Sans me prononcer sur ma propre religion, je trouve nécessaire de souligner que les démarches entreprises par l’hindouisme inclusif de Swami Vivekananda, Mahatma Gandhi et Sri Aurobindo vers une conversation interreligieuse rationnelle sont restées sans réponse de la part du christianisme organisé. malgré l’engagement verbal de nombreux chrétiens envers les principes d’une discussion ouverte et rationnelle. Cette non-réponse peut être due au fait, souligné dans Le Livre d’URANTIA, que « l’Église institutionnalisée… dans le passé » avait tendance à « glorifier… les ordres politiques et économiques établis » (LU 99:2.5) de les nations euro-américaines et a ainsi compromis l’intégrité de ce qui aurait pu en principe devenir une religion mondiale. Le christianisme est au contraire devenu une religion euro-américaine non universelle, et il est tellement figé que nous, étrangers, ne pouvons pas raisonnablement nous attendre à ce que la pensée chrétienne officielle change dans un avenir proche. C’est un développement bienvenu que le Livre d’URANTIA, qui propose ce diagnostic de ce qui ne va pas - et prescrit que l’église « … doit rapidement cesser une telle action si elle veut survivre », ajoutant que « … sa seule attitude convenable consiste à enseigner la non-violence, la doctrine de l’évolution paisible, au lieu de la révolution violente — paix sur terre et bonne volonté parmi les hommes. » (LU 99:2.5) - est devenue le document révélateur majeur pour de nombreux chrétiens, qui, en acceptant l’autorité de cette révélation et en essayant de fonder leur vie sur elle, sont désormais ouverts à des dialogues d’un type nouveau avec les non-chrétiens.

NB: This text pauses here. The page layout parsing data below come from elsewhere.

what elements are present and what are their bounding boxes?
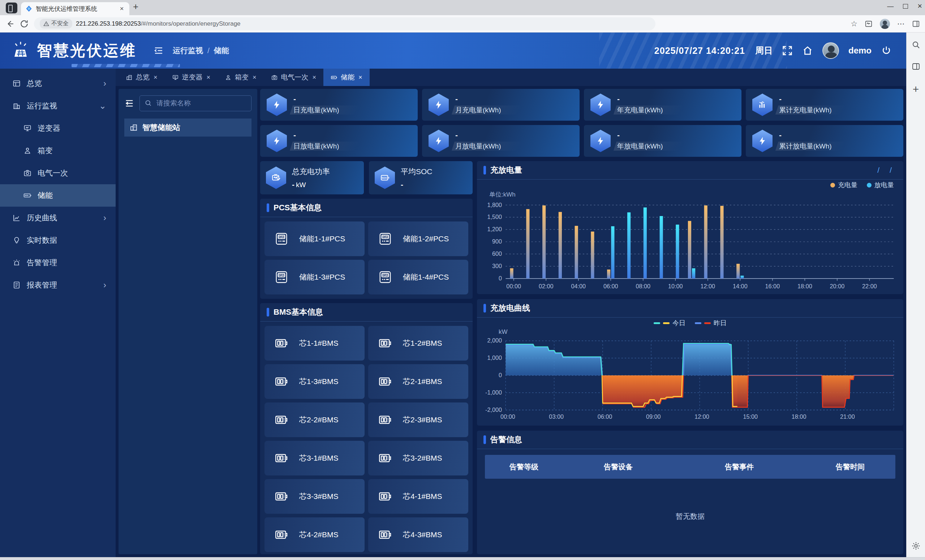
window-minimize-button[interactable]: —: [887, 3, 893, 10]
svg-text:03:00: 03:00: [549, 413, 564, 420]
bms-device-card[interactable]: 芯1-1#BMS: [265, 326, 365, 361]
user-avatar[interactable]: [823, 42, 839, 59]
sidebar-item[interactable]: 历史曲线 ›: [0, 207, 116, 229]
tab-close-icon[interactable]: ×: [207, 74, 211, 81]
page-tab[interactable]: 箱变 ×: [217, 69, 264, 86]
tab-close-icon[interactable]: ×: [253, 74, 256, 81]
svg-text:14:00: 14:00: [733, 283, 747, 289]
sidebar-item[interactable]: 实时数据: [0, 229, 116, 251]
page-tab[interactable]: 逆变器 ×: [165, 69, 218, 86]
bmsbattery-icon: [270, 332, 293, 354]
bms-device-card[interactable]: 芯1-3#BMS: [265, 364, 365, 399]
add-panel-icon[interactable]: +: [913, 84, 919, 95]
svg-text:DC|AC: DC|AC: [381, 274, 389, 277]
stat-card[interactable]: - 累计充电量(kWh): [746, 89, 903, 121]
tree-collapse-icon[interactable]: [124, 98, 134, 108]
pcs-device-card[interactable]: DC|AC 储能1-2#PCS: [368, 221, 468, 256]
breadcrumb-parent[interactable]: 运行监视: [173, 45, 203, 56]
inverter-icon: [172, 74, 179, 81]
sidebar-item[interactable]: 逆变器: [0, 117, 116, 140]
bms-device-card[interactable]: 芯4-2#BMS: [265, 517, 365, 552]
tree-node-station[interactable]: 智慧储能站: [124, 119, 252, 137]
bms-device-card[interactable]: 芯2-1#BMS: [368, 364, 468, 399]
bms-section-title: BMS基本信息: [274, 307, 323, 318]
back-button[interactable]: [5, 19, 14, 29]
bms-device-card[interactable]: 芯1-2#BMS: [368, 326, 468, 361]
bms-device-card[interactable]: 芯2-3#BMS: [368, 402, 468, 437]
stat-label: 累计充电量(kWh): [779, 105, 834, 114]
page-tab[interactable]: 储能 ×: [323, 69, 370, 86]
summary-card[interactable]: 总充电功率 -kW: [260, 161, 364, 194]
stat-card[interactable]: - 月充电量(kWh): [422, 89, 580, 121]
bookmark-star-icon[interactable]: ☆: [851, 20, 857, 28]
summary-card[interactable]: SOC 平均SOC -: [369, 161, 473, 194]
page-tab[interactable]: 总览 ×: [119, 69, 165, 86]
sidebar-item[interactable]: 报表管理 ›: [0, 274, 116, 296]
bms-device-card[interactable]: 芯4-1#BMS: [368, 479, 468, 514]
bms-device-name: 芯1-3#BMS: [299, 376, 339, 387]
home-icon[interactable]: [802, 45, 813, 56]
browser-essentials-icon[interactable]: [865, 20, 872, 28]
svg-text:06:00: 06:00: [598, 413, 612, 420]
svg-text:1,500: 1,500: [487, 214, 502, 220]
bms-device-card[interactable]: 芯3-1#BMS: [265, 441, 365, 476]
pcs-device-card[interactable]: DC|AC 储能1-4#PCS: [368, 260, 468, 295]
sidebar-item[interactable]: 告警管理: [0, 251, 116, 274]
svg-text:02:00: 02:00: [539, 283, 554, 289]
new-tab-button[interactable]: +: [133, 1, 139, 12]
sidebar-item[interactable]: 运行监视 ⌄: [0, 95, 116, 117]
username[interactable]: demo: [848, 45, 872, 56]
gear-icon[interactable]: [911, 541, 920, 551]
bms-device-card[interactable]: 芯2-2#BMS: [265, 402, 365, 437]
page-tab[interactable]: 电气一次 ×: [264, 69, 324, 86]
window-maximize-button[interactable]: [903, 4, 908, 9]
address-bar[interactable]: 不安全 221.226.253.198:20253/#/monitors/ope…: [34, 17, 655, 30]
bmsbattery-icon: [270, 409, 293, 431]
realtime-icon: [12, 236, 21, 245]
legend-dot: [867, 183, 872, 188]
stat-value: -: [455, 95, 503, 102]
browser-profile-avatar[interactable]: [880, 19, 890, 29]
stat-card[interactable]: - 年充电量(kWh): [584, 89, 741, 121]
stat-value: -: [455, 131, 503, 139]
tab-close-icon[interactable]: ×: [118, 5, 126, 13]
svg-text:12:00: 12:00: [695, 413, 709, 420]
reload-button[interactable]: [20, 19, 29, 29]
svg-text:09:00: 09:00: [646, 413, 661, 420]
bmsbattery-icon: [374, 332, 396, 354]
page-tab-label: 总览: [136, 72, 149, 82]
stat-card[interactable]: - 日放电量(kWh): [260, 125, 418, 157]
pcs-device-card[interactable]: DC|AC 储能1-3#PCS: [265, 260, 365, 295]
menu-collapse-icon[interactable]: [153, 45, 164, 56]
tab-close-icon[interactable]: ×: [359, 74, 362, 81]
browser-tab[interactable]: 智能光伏运维管理系统 ×: [21, 2, 130, 15]
sidebar-item[interactable]: 总览 ›: [0, 72, 116, 95]
svg-text:15:00: 15:00: [743, 413, 758, 420]
station-search-input[interactable]: [140, 95, 252, 111]
power-icon[interactable]: [881, 45, 892, 56]
tab-close-icon[interactable]: ×: [313, 74, 316, 81]
search-icon[interactable]: [911, 41, 920, 49]
bms-device-card[interactable]: 芯4-3#BMS: [368, 517, 468, 552]
sidebar-item[interactable]: 电气一次: [0, 162, 116, 184]
panels-icon[interactable]: [911, 62, 920, 71]
bms-device-card[interactable]: 芯3-2#BMS: [368, 441, 468, 476]
legend-item: 放电量: [867, 181, 894, 189]
bms-device-card[interactable]: 芯3-3#BMS: [265, 479, 365, 514]
bar-chart-legend: 充电量 放电量: [477, 179, 903, 190]
sidebar-item[interactable]: 储能: [0, 184, 116, 207]
sidebar-toggle-icon[interactable]: [912, 20, 920, 28]
tab-close-icon[interactable]: ×: [154, 74, 158, 81]
stat-card[interactable]: - 年放电量(kWh): [584, 125, 741, 157]
stat-value: -: [294, 131, 342, 139]
workspace-icon[interactable]: [6, 3, 17, 14]
sidebar-item[interactable]: 箱变: [0, 140, 116, 162]
stat-card[interactable]: - 累计放电量(kWh): [746, 125, 903, 157]
stat-card[interactable]: - 日充电量(kWh): [260, 89, 418, 121]
bms-device-name: 芯4-3#BMS: [403, 530, 442, 540]
window-close-button[interactable]: ×: [917, 2, 922, 11]
security-chip[interactable]: 不安全: [40, 19, 72, 29]
pcs-device-card[interactable]: DC|AC 储能1-1#PCS: [265, 221, 365, 256]
browser-menu-icon[interactable]: ⋯: [897, 20, 905, 28]
stat-card[interactable]: - 月放电量(kWh): [422, 125, 580, 157]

C’est un développement bienvenu que Le Livre d’URANTIA… propose ce diagnostic de ce qui ne va pas…
La présente réponse au Livre d’URANTIA tente d’établir quelques prémisses pour une direction qu’un tel dialogue peut prendre. Cette direction implique une pensée hindoue contemporaine articulée (comme en témoigne, par exemple, dans Je suis toi de Ramchandra Gandhi, que j’ai révisé en 1985 Le Journal URANTIEN de la Fraternité URANTIA, Vol. 10, No. 1, 1-3 ) et certains éléments du Le Livre d’URANTIA. Notre point de départ est le défi commun auquel nous sommes tous confrontés : « Le défi religieux de l’âge présent est lancé aux hommes et aux femmes spirituellement clairvoyants, prévoyants et tournés vers l’avenir, qui oseront construire une nouvelle et attrayante philosophie de vie émanant des concepts modernes de vérité cosmique, de beauté de l’univers et de bonté divine, amplifiés et intégrés avec charme. » (LU 2:7.10) En formulant une réponse humaine à ce défi divin, les civilisations devront converger vers des réponses communes, à travers un dialogue sans contrainte.
Une manière appropriée de commencer est de remarquer les points de contact existants. Tout hindou ou toute personne spirituelle qui a suivi le chemin d’Henry David Thoreau ou de Ralph Waldo Emerson vers la Bhagavadgita et les Upanishads trouvera facile d’accepter cette caractérisation de Dieu dans Le Livre d’URANTIA : « Il est le dedans et le dehors de toutes les choses et de tous les êtres, en mouvement et au repos. Méconnaissable dans son mystère, il est proche quoique lointain. » (LU 117:6.1) Des passages comme « L’homme part à la recherche d’un ami tandis que cet ami vit dans son propre cœur » (LU 117:6.1) résonnent également avec le style religieux hindou_. (LU 3:1.4) et « Quelle erreur de rêver d’un Dieu lointain dans le ciel, alors que l’esprit du Père Universel vit dans votre propre mental ! » (LU 5:2.3) Cette volonté de trouver et de contacter Dieu dans ses propres profondeurs silencieuses conduit à la redécouverte de son vrai moi.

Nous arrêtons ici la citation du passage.